# ABOUT THIS TASK
Go through the listing and repeat each entry exactly, but include no pictures.

# RECORDS FOR THE EXERCISE
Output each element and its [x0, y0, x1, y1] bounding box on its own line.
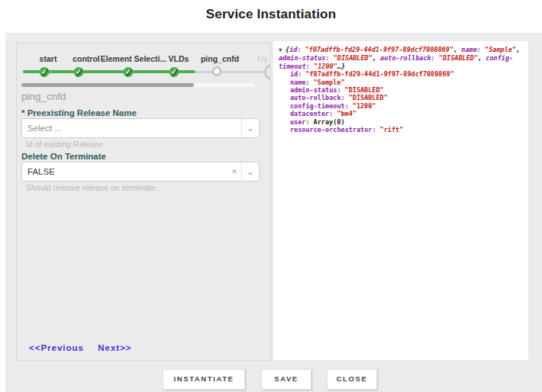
json-entry: datacenter:"bm4" [290, 110, 524, 117]
json-entry: id:"f07adffb-fd29-44d1-9f97-89dcf7080869… [290, 70, 524, 78]
modal-surface: start control Element Selecti... VLDs pi… [5, 33, 542, 392]
step-label-vlds[interactable]: VLDs [169, 54, 189, 63]
step-upcoming-icon[interactable] [264, 64, 271, 80]
json-entry: name:"Sample" [290, 79, 524, 86]
wizard-section-title: ping_cnfd [21, 91, 66, 102]
json-entry: resource-orchestrator:"rift" [290, 126, 524, 133]
instantiate-button[interactable]: INSTANTIATE [163, 369, 245, 390]
page-title: Service Instantiation [0, 7, 542, 22]
chevron-down-icon[interactable]: ⌄ [241, 119, 259, 137]
json-entry: config-timeout:"1200" [290, 102, 524, 110]
delete-on-terminate-label: Delete On Terminate [21, 152, 106, 161]
chevron-down-icon[interactable]: ⌄ [241, 162, 259, 181]
step-label-control[interactable]: control [73, 54, 100, 63]
json-object-preview[interactable]: ▼ {id: "f07adffb-fd29-44d1-9f97-89dcf708… [279, 46, 524, 70]
delete-on-terminate-help: Should remove release on terminate. [26, 183, 157, 192]
close-button[interactable]: CLOSE [327, 369, 377, 390]
save-button[interactable]: SAVE [261, 369, 311, 390]
clear-icon[interactable]: × [227, 166, 241, 177]
next-link[interactable]: Next>> [98, 343, 131, 352]
step-current-icon[interactable] [212, 66, 222, 76]
step-done-icon[interactable]: ✓ [124, 67, 134, 77]
step-done-icon[interactable]: ✓ [40, 67, 50, 77]
json-entry: admin-status:"DISABLED" [290, 86, 524, 94]
preexisting-release-name-help: Id of existing Release. [26, 140, 105, 149]
step-label-us[interactable]: Us [258, 54, 268, 63]
delete-on-terminate-value[interactable]: FALSE [22, 167, 227, 176]
json-inspector: ▼ {id: "f07adffb-fd29-44d1-9f97-89dcf708… [273, 41, 528, 360]
stepper-scrollbar-track[interactable] [21, 83, 255, 87]
stepper-remaining-line [195, 71, 271, 73]
step-done-icon[interactable]: ✓ [169, 67, 179, 77]
step-label-element-selection[interactable]: Element Selecti... [101, 54, 166, 63]
wizard-panel: start control Element Selecti... VLDs pi… [16, 43, 271, 361]
step-label-start[interactable]: start [40, 54, 57, 63]
json-entry: auto-rollback:"DISABLED" [290, 94, 524, 101]
delete-on-terminate-select[interactable]: FALSE × ⌄ [21, 162, 260, 182]
preexisting-release-name-value[interactable]: Select ... [22, 124, 241, 133]
previous-link[interactable]: <<Previous [29, 343, 84, 352]
stepper-scrollbar-thumb[interactable] [21, 83, 194, 87]
step-label-ping-cnfd[interactable]: ping_cnfd [201, 54, 239, 63]
service-instantiation-screen: Service Instantiation start control Elem… [0, 0, 542, 392]
json-entries: id:"f07adffb-fd29-44d1-9f97-89dcf7080869… [279, 70, 524, 133]
preexisting-release-name-label: * Preexisting Release Name [21, 108, 137, 117]
wizard-nav: <<Previous Next>> [29, 343, 132, 352]
step-done-icon[interactable]: ✓ [74, 67, 84, 77]
preexisting-release-name-select[interactable]: Select ... ⌄ [21, 118, 260, 138]
json-entry: user:Array(0) [290, 118, 524, 126]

# ANSWER SPACE
Output each element and its [x0, y0, x1, y1] bounding box on its own line.
json-entry: datacenter:"bm4" [290, 110, 524, 117]
json-entry: id:"f07adffb-fd29-44d1-9f97-89dcf7080869… [290, 70, 524, 78]
modal-surface: start control Element Selecti... VLDs pi… [5, 33, 542, 392]
step-label-vlds[interactable]: VLDs [169, 54, 189, 63]
step-upcoming-icon[interactable] [264, 64, 271, 80]
json-entry: name:"Sample" [290, 79, 524, 86]
wizard-section-title: ping_cnfd [21, 91, 66, 102]
json-entry: resource-orchestrator:"rift" [290, 126, 524, 133]
instantiate-button[interactable]: INSTANTIATE [163, 369, 245, 390]
page-title: Service Instantiation [0, 7, 542, 22]
chevron-down-icon[interactable]: ⌄ [241, 119, 259, 137]
json-entry: config-timeout:"1200" [290, 102, 524, 110]
delete-on-terminate-label: Delete On Terminate [21, 152, 106, 161]
chevron-down-icon[interactable]: ⌄ [241, 162, 259, 181]
step-label-control[interactable]: control [73, 54, 100, 63]
json-object-preview[interactable]: ▼ {id: "f07adffb-fd29-44d1-9f97-89dcf708… [279, 46, 524, 70]
delete-on-terminate-help: Should remove release on terminate. [26, 183, 157, 192]
close-button[interactable]: CLOSE [327, 369, 377, 390]
save-button[interactable]: SAVE [261, 369, 311, 390]
clear-icon[interactable]: × [227, 166, 241, 177]
next-link[interactable]: Next>> [98, 343, 131, 352]
step-current-icon[interactable] [212, 66, 222, 76]
step-done-icon[interactable]: ✓ [124, 67, 134, 77]
step-done-icon[interactable]: ✓ [40, 67, 50, 77]
json-entry: admin-status:"DISABLED" [290, 86, 524, 94]
preexisting-release-name-help: Id of existing Release. [26, 140, 105, 149]
step-label-us[interactable]: Us [258, 54, 268, 63]
delete-on-terminate-value[interactable]: FALSE [22, 167, 227, 176]
json-inspector: ▼ {id: "f07adffb-fd29-44d1-9f97-89dcf708… [273, 41, 528, 360]
stepper-scrollbar-track[interactable] [21, 83, 255, 87]
stepper-remaining-line [195, 71, 271, 73]
step-done-icon[interactable]: ✓ [169, 67, 179, 77]
step-label-element-selection[interactable]: Element Selecti... [101, 54, 166, 63]
wizard-panel: start control Element Selecti... VLDs pi… [16, 43, 271, 361]
step-label-start[interactable]: start [40, 54, 57, 63]
json-entry: auto-rollback:"DISABLED" [290, 94, 524, 101]
delete-on-terminate-select[interactable]: FALSE × ⌄ [21, 162, 260, 182]
preexisting-release-name-value[interactable]: Select ... [22, 124, 241, 133]
previous-link[interactable]: <<Previous [29, 343, 84, 352]
stepper-scrollbar-thumb[interactable] [21, 83, 194, 87]
step-label-ping-cnfd[interactable]: ping_cnfd [201, 54, 239, 63]
service-instantiation-screen: Service Instantiation start control Elem… [0, 0, 542, 392]
json-entries: id:"f07adffb-fd29-44d1-9f97-89dcf7080869… [279, 70, 524, 133]
preexisting-release-name-label: * Preexisting Release Name [21, 108, 137, 117]
wizard-nav: <<Previous Next>> [29, 343, 132, 352]
step-done-icon[interactable]: ✓ [74, 67, 84, 77]
preexisting-release-name-select[interactable]: Select ... ⌄ [21, 118, 260, 138]
json-entry: user:Array(0) [290, 118, 524, 126]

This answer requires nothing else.